Yay! Don’t you feel lucky?
- The Dogs of War: The Courage, Love, and Loyalty of Military Working Dogs, Lisa Rogak – This first book actually combines my two passions: dogs and history. It was amazingly well-researched and I highly recommend it for anyone interested in the experiences of military working dogs and their handlers. It’s not all good times, but I think I have even more respect now for the people that partner with these dogs in war environments. Even with all our fancy modern technology, there is still nothing out there that beats a dog. My only complaint is that the book is very 20th century US-focussed. I’d love to read more about dogs involved with warfare during earlier time periods.
- Good Old Dog: Expert Advice for Keeping Your Aging Dog Happy, Healthy, and Comfortable, Nicholas Dodman (editor) – I won this book about a year ago but I just stuck it on a shelf and forgot about it. Shiva is still pretty young but I still found a lot of the information shared in this book to be quite useful. There were many little tidbits on disease prevention and maintaining a dog’s health throughout her life. I feel a bit more confident in my abilities to handle Shiva’s needs as she gets older. Though the book may have been geared toward owners of senior dogs, that’s where we will all end up eventually, right? I am glad to have it for future reference, if nothing else.

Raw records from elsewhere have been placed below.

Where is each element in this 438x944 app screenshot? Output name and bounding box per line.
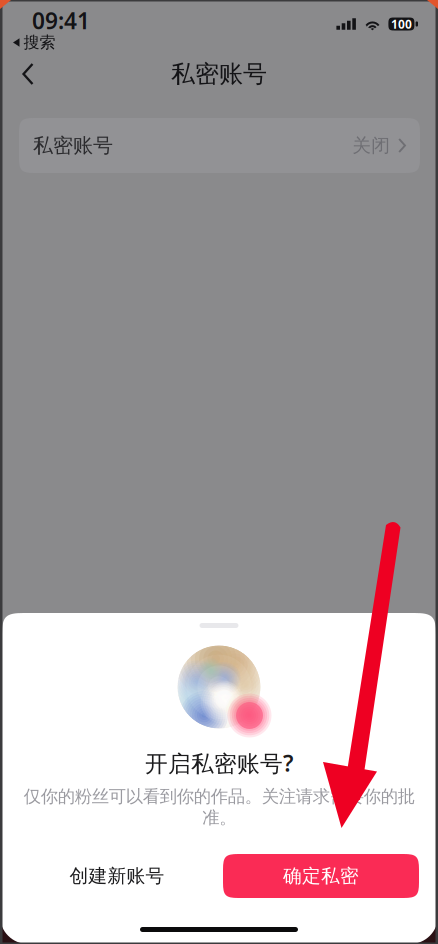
staticText: 关闭 xyxy=(352,134,390,157)
button[interactable]: 返回 xyxy=(6,52,50,96)
staticText: 搜索 xyxy=(24,33,56,52)
staticText: 09:41 xyxy=(32,5,90,36)
button[interactable]: 确定私密 xyxy=(223,854,419,898)
staticText: 确定私密 xyxy=(283,864,359,887)
staticText: 创建新账号 xyxy=(70,864,164,887)
staticText: 仅你的粉丝可以看到你的作品。关注请求需要你的批准。 xyxy=(24,786,414,828)
staticText: 开启私密账号? xyxy=(145,748,293,778)
staticText: 私密账号 xyxy=(33,133,113,158)
staticText: 私密账号 xyxy=(171,59,267,89)
button[interactable]: 创建新账号 xyxy=(19,854,215,898)
button[interactable]: 私密账号 xyxy=(19,118,420,173)
staticText: 100 xyxy=(391,16,412,32)
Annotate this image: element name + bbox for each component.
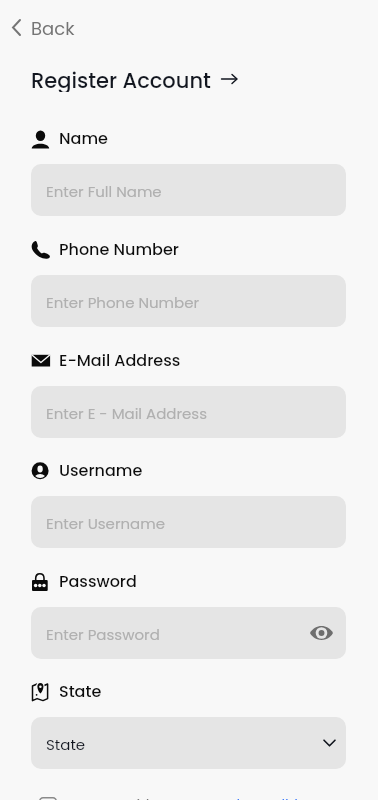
staticText: Enter Phone Number xyxy=(46,292,200,313)
other: Expand state list xyxy=(323,739,336,747)
staticText: State xyxy=(46,734,86,755)
button[interactable]: State xyxy=(31,717,346,769)
staticText: E-Mail Address xyxy=(59,349,181,371)
staticText: Enter Username xyxy=(46,513,165,534)
staticText: Enter Full Name xyxy=(46,181,162,202)
staticText: Name xyxy=(59,127,108,149)
button[interactable]: I agree with xyxy=(39,795,325,800)
staticText: Enter Password xyxy=(46,624,160,645)
staticText: State xyxy=(59,680,102,702)
staticText: Register Account xyxy=(31,66,211,92)
staticText: Phone Number xyxy=(59,238,179,260)
staticText: Username xyxy=(59,459,143,481)
staticText: Terms and Conditions xyxy=(160,794,325,800)
staticText: Enter E - Mail Address xyxy=(46,403,208,424)
button[interactable]: Show password xyxy=(310,625,333,641)
button[interactable]: Enter Phone Number xyxy=(31,275,346,327)
button[interactable]: Enter E - Mail Address xyxy=(31,386,346,438)
staticText: Back xyxy=(31,16,75,41)
button[interactable]: Enter Username xyxy=(31,496,346,548)
staticText: Password xyxy=(59,570,137,592)
staticText: I agree with xyxy=(68,794,160,800)
button[interactable]: Back xyxy=(6,12,84,44)
button[interactable]: Enter Full Name xyxy=(31,164,346,216)
button[interactable]: Enter Password xyxy=(31,607,346,659)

- Pack of Two: The Intricate Bond Between People and Dogs, Caroline Knapp – I loved, loved, loved this book. Seriously. I kind of wish I wrote it actually. Other than the whole alcoholism thing, and the fact I am not nearly as talented, I almost feel like the author’s life could be my own. The book was published long before blogging took off but I am sure every single one of us can relate to the book in some way, in sentiment if not in actual life experience. I anticipate reading this one again. And again.
- Am I Boring My Dog: And 99 Other Things Every Dog Wishes You Knew, Edie Jarolim – This one hardly needs an introduction. I am sure every one who has even briefly stopped by Edie’s blog knows all about this hilarious book. It’s kind of embarrassing it took me so long to read it. This is one of those books I wish I’d read before I adopted Shiva. It would have made me feel a whole lot better about my lack of skill when handling her issues. Instead of feeling like a clueless idiot, I would have realized just how many other people there are out there who don’t know anything either. Not only is the book funny and honest, it’s full of wicked advice for first-time (and even fifth-time) dog owners. My only complaint? She never wrote a sequel.
Have you read anything good lately? I’d love to hear about it in the comments. It doesn’t even have to be dog-related. I am always up for something new!
*Not that the two are necessarily mutually exclusive. Prime Minister William Lyon MacKenzie King is infamous for seeking advice from his Irish Terrier dogs. Oddly enough, they were all named Pat. Suitable for an Irish dog, I suppose, though not very imaginative. Not that I am one to judge as I call my cat, Cat. In our defence, his actual name is Sabir. We just never use his actual name. He simply looks more like a Cat, don’t you think?